▶ _Goal of the exercise_
Only a number is expected: how many lines in these records mention the word "composants"?

▶ _Data_

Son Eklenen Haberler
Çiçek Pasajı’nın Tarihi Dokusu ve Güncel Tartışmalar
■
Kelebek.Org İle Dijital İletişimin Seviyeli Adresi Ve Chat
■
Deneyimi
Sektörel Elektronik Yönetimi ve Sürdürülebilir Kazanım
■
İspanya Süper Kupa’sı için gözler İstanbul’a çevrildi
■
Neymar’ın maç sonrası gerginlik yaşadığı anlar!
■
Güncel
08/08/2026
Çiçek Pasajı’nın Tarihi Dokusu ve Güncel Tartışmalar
--
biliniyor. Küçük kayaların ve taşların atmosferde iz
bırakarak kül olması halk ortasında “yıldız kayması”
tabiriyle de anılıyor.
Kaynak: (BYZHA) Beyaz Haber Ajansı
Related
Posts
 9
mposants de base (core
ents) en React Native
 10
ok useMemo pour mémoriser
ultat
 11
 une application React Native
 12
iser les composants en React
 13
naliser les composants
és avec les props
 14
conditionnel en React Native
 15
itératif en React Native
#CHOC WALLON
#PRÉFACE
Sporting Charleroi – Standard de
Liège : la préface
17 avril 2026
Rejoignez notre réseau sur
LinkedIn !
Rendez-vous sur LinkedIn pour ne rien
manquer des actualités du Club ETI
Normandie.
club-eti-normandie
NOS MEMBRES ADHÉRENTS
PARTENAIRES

▶ _Answer box_
2